--- ACTION ITEM ---
Give again, word for word, every line in the entries below from the line with "e z oskarżenia publicznego lub umyślne" up to and including the line with "oder eines Aufzugs Metaphern für die moderne", and no other line.
--- EXTRACTED DATA Enclosed Below ---
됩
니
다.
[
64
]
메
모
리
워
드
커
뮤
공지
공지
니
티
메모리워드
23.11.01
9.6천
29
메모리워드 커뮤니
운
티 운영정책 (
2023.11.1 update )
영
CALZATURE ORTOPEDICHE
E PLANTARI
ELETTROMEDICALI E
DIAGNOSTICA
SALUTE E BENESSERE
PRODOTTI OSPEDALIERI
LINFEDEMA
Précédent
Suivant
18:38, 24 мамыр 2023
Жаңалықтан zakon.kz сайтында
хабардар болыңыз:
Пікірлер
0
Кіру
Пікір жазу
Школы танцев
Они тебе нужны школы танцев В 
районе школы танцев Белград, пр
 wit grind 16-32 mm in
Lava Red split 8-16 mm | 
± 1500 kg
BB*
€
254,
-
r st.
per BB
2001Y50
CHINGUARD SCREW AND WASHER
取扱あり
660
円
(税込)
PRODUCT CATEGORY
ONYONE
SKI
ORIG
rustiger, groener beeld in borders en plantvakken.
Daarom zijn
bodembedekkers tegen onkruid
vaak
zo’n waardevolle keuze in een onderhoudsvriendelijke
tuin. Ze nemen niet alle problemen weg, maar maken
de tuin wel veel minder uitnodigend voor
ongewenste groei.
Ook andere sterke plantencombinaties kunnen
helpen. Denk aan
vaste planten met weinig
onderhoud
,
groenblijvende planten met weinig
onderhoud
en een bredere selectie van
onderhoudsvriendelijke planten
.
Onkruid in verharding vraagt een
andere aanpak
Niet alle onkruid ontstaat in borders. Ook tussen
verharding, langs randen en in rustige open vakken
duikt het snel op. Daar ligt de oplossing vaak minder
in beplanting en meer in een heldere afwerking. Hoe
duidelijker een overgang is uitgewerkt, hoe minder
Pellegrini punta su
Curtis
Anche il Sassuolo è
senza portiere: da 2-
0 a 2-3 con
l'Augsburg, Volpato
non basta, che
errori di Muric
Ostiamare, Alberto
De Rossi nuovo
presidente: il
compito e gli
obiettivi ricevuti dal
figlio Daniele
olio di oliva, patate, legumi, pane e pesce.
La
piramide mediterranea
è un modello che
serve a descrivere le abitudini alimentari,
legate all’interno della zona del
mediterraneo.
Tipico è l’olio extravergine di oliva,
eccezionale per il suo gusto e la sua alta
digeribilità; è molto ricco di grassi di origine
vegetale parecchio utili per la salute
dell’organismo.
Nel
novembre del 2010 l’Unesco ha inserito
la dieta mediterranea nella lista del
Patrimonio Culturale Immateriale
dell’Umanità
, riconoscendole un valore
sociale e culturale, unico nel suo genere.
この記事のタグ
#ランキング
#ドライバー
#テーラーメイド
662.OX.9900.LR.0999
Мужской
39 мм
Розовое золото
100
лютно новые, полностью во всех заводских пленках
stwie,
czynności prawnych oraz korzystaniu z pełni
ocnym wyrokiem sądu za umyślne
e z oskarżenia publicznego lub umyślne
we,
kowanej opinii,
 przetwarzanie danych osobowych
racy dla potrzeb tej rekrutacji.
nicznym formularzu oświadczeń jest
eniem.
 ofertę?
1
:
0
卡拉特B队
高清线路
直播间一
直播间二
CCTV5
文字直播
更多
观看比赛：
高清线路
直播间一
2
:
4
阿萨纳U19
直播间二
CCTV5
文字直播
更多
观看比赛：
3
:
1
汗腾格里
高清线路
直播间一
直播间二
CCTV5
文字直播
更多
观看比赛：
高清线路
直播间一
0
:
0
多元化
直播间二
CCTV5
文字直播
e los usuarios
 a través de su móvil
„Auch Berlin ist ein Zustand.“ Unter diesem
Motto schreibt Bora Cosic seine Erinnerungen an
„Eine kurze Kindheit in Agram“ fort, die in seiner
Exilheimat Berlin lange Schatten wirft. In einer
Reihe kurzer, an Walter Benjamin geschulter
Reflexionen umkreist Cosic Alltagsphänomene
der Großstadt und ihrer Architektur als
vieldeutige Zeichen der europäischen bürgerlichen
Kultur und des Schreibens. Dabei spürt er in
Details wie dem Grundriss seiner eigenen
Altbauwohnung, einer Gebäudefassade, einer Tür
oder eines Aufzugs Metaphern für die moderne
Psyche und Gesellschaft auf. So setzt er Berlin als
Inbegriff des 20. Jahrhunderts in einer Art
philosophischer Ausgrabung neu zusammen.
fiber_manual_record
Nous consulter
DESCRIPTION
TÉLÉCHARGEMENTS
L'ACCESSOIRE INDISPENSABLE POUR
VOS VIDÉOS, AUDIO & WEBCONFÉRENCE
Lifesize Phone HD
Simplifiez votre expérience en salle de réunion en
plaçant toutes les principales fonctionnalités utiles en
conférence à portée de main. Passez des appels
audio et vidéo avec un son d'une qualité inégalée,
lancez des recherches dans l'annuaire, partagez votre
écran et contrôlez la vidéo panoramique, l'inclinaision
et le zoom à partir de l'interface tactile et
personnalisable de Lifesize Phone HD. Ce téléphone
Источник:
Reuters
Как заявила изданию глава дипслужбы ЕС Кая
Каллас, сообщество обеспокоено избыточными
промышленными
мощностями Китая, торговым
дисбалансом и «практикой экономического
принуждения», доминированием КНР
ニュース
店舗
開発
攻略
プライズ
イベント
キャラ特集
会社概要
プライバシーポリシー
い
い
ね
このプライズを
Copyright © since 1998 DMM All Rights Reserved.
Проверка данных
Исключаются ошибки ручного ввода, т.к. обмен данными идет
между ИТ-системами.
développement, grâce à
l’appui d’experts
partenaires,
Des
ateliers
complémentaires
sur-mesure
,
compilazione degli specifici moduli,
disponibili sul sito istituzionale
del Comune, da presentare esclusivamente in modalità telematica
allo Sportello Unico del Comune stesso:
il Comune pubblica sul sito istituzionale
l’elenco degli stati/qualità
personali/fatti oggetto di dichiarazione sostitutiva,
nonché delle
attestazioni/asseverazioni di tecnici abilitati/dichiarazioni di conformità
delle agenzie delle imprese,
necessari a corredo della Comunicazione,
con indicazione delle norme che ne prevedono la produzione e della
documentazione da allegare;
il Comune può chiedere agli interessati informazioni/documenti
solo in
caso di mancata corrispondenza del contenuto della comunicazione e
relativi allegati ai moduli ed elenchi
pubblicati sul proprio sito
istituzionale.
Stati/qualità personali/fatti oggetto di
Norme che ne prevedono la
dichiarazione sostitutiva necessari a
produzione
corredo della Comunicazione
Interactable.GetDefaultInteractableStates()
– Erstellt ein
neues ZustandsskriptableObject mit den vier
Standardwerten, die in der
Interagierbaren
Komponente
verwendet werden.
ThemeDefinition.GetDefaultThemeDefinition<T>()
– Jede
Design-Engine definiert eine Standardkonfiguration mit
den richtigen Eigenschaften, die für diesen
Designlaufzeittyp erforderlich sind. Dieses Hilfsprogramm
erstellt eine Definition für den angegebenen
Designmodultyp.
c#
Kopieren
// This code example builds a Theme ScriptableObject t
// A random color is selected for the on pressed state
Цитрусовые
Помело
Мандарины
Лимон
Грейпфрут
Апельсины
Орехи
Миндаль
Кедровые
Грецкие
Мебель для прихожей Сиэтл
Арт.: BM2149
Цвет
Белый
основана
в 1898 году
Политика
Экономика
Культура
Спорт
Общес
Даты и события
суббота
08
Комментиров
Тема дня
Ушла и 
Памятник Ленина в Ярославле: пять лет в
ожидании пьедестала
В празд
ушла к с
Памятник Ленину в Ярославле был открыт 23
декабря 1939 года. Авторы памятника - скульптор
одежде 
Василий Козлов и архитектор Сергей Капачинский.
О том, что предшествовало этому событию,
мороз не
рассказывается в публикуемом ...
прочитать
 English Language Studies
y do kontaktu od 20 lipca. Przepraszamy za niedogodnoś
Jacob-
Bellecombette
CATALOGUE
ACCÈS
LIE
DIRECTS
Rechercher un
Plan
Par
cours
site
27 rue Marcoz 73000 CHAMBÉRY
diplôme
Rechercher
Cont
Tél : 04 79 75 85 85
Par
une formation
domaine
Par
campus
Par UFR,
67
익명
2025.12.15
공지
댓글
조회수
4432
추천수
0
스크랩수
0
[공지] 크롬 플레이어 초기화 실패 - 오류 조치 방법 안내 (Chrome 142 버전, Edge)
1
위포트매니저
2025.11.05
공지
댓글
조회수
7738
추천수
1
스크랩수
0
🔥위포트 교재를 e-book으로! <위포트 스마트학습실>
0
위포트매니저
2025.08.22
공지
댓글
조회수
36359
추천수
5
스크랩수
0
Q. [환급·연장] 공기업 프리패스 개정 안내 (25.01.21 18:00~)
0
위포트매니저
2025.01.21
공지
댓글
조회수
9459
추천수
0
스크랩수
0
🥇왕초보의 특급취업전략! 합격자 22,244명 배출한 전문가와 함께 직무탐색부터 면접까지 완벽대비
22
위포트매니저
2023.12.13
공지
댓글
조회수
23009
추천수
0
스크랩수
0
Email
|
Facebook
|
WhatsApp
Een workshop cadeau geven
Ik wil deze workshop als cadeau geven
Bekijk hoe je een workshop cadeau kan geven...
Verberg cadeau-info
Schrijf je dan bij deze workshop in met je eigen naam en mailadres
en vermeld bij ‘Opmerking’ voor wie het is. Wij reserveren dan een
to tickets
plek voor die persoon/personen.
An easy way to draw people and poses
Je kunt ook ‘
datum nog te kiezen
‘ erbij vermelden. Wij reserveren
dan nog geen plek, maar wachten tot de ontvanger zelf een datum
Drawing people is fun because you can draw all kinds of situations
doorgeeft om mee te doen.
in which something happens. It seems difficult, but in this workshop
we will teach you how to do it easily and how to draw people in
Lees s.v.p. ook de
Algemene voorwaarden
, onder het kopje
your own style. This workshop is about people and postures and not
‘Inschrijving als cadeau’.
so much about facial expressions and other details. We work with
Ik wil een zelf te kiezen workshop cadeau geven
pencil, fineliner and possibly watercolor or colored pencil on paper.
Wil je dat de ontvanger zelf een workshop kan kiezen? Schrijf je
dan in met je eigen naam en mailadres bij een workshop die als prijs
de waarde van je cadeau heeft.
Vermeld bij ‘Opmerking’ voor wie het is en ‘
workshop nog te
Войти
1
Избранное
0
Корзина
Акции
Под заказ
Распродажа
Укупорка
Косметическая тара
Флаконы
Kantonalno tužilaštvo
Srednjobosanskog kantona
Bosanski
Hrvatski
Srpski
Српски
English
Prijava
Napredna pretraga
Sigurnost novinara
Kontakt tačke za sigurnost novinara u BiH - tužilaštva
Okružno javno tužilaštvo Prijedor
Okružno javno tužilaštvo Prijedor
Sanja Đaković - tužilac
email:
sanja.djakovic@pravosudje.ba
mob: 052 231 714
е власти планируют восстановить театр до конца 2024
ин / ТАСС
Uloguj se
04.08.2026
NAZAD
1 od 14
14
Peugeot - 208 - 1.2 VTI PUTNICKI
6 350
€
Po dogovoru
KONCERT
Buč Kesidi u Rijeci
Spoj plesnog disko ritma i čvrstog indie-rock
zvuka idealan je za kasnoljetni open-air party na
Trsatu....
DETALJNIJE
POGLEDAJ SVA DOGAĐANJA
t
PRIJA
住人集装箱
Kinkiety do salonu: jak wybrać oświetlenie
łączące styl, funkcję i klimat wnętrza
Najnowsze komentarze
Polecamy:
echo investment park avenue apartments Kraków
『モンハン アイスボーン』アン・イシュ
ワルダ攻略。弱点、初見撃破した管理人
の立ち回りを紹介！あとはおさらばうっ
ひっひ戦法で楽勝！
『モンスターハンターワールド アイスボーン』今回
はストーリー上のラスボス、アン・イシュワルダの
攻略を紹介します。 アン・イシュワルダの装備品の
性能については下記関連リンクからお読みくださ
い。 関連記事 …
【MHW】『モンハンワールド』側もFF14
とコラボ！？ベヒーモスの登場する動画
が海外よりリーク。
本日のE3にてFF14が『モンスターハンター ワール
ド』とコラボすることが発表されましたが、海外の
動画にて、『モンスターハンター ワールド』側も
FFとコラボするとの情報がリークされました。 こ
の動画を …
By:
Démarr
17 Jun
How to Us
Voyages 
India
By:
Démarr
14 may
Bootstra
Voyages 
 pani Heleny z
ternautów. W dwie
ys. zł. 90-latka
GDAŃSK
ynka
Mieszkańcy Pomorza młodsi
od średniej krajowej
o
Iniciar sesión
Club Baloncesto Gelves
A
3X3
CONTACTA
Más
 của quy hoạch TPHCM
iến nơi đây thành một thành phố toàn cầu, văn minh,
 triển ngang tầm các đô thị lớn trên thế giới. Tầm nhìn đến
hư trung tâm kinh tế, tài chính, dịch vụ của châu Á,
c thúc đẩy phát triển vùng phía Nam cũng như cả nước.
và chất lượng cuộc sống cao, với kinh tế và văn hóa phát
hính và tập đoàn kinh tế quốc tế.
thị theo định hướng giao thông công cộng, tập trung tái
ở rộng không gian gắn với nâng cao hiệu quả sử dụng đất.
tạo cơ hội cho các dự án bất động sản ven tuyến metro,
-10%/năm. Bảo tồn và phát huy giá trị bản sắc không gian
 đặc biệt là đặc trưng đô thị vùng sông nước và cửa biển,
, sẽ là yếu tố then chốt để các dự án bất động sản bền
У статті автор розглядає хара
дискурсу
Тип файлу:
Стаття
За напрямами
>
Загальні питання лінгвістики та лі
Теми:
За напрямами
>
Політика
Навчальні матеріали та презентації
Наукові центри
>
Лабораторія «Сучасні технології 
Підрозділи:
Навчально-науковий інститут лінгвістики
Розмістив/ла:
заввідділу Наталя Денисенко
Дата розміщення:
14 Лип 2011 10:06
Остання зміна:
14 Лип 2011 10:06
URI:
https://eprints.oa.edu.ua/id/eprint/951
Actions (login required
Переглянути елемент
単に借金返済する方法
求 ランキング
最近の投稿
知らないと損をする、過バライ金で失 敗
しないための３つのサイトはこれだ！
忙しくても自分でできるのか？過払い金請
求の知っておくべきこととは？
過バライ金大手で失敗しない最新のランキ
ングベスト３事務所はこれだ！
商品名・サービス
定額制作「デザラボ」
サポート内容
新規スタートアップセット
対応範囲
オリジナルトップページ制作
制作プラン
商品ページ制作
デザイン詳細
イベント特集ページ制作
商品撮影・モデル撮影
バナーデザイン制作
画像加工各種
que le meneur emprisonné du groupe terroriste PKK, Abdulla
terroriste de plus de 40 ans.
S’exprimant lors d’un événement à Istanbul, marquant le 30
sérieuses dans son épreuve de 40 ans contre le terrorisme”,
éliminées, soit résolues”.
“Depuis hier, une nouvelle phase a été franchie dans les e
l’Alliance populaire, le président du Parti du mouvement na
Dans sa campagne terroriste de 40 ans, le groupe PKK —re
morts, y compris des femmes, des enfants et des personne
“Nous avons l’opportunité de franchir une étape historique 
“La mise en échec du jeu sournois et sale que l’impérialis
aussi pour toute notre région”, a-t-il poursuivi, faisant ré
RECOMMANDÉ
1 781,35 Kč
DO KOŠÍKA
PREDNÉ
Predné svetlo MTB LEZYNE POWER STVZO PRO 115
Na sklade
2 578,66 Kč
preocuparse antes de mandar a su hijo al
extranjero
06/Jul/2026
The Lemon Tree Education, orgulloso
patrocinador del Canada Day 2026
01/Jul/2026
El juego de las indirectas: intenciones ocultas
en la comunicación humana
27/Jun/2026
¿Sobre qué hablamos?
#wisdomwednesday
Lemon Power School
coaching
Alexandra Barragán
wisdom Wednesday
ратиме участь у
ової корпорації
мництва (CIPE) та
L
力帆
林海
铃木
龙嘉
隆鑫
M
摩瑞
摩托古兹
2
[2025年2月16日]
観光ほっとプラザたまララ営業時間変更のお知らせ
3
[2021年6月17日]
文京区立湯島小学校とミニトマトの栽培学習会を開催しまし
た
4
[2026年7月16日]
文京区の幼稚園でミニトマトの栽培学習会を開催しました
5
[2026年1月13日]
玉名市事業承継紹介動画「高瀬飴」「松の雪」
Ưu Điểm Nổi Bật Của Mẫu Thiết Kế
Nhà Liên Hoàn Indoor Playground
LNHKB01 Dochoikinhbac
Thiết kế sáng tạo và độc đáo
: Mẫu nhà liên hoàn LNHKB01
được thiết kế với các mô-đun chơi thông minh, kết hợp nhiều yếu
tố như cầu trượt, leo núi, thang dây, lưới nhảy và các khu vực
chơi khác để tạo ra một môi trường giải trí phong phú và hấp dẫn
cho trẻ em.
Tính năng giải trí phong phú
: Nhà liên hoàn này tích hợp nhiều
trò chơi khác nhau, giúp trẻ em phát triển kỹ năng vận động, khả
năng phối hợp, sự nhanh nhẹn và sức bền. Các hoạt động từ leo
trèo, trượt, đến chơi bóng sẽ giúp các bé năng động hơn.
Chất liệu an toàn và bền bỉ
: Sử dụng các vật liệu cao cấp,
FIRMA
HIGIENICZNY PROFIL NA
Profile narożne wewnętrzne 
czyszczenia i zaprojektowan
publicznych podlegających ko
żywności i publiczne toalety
--- End of Enclosed EXTRACTED DATA ---
--- RESPONSE ---
e z oskarżenia publicznego lub umyślne
we,
kowanej opinii,
 przetwarzanie danych osobowych
racy dla potrzeb tej rekrutacji.
nicznym formularzu oświadczeń jest
eniem.
 ofertę?
1
:
0
卡拉特B队
高清线路
直播间一
直播间二
CCTV5
文字直播
更多
观看比赛：
高清线路
直播间一
2
:
4
阿萨纳U19
直播间二
CCTV5
文字直播
更多
观看比赛：
3
:
1
汗腾格里
高清线路
直播间一
直播间二
CCTV5
文字直播
更多
观看比赛：
高清线路
直播间一
0
:
0
多元化
直播间二
CCTV5
文字直播
e los usuarios
 a través de su móvil
„Auch Berlin ist ein Zustand.“ Unter diesem
Motto schreibt Bora Cosic seine Erinnerungen an
„Eine kurze Kindheit in Agram“ fort, die in seiner
Exilheimat Berlin lange Schatten wirft. In einer
Reihe kurzer, an Walter Benjamin geschulter
Reflexionen umkreist Cosic Alltagsphänomene
der Großstadt und ihrer Architektur als
vieldeutige Zeichen der europäischen bürgerlichen
Kultur und des Schreibens. Dabei spürt er in
Details wie dem Grundriss seiner eigenen
Altbauwohnung, einer Gebäudefassade, einer Tür
oder eines Aufzugs Metaphern für die moderne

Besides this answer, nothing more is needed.